**EXERCISE OBJECTIVE:**
Once the pictures are removed, output the remaining entries exactly as given.
RECORDS below:
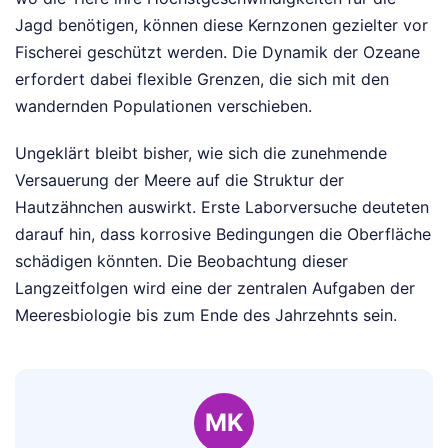
Jagd benötigen, können diese Kernzonen gezielter vor
Fischerei geschützt werden. Die Dynamik der Ozeane
erfordert dabei flexible Grenzen, die sich mit den
wandernden Populationen verschieben.
Ungeklärt bleibt bisher, wie sich die zunehmende
Versauerung der Meere auf die Struktur der
Hautzähnchen auswirkt. Erste Laborversuche deuteten
darauf hin, dass korrosive Bedingungen die Oberfläche
schädigen könnten. Die Beobachtung dieser
Langzeitfolgen wird eine der zentralen Aufgaben der
Meeresbiologie bis zum Ende des Jahrzehnts sein.
MK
End of RECORDS.
**YOUR RESPONSE:**
Jagd benötigen, können diese Kernzonen gezielter vor
Fischerei geschützt werden. Die Dynamik der Ozeane
erfordert dabei flexible Grenzen, die sich mit den
wandernden Populationen verschieben.
Ungeklärt bleibt bisher, wie sich die zunehmende
Versauerung der Meere auf die Struktur der
Hautzähnchen auswirkt. Erste Laborversuche deuteten
darauf hin, dass korrosive Bedingungen die Oberfläche
schädigen könnten. Die Beobachtung dieser
Langzeitfolgen wird eine der zentralen Aufgaben der
Meeresbiologie bis zum Ende des Jahrzehnts sein.
MK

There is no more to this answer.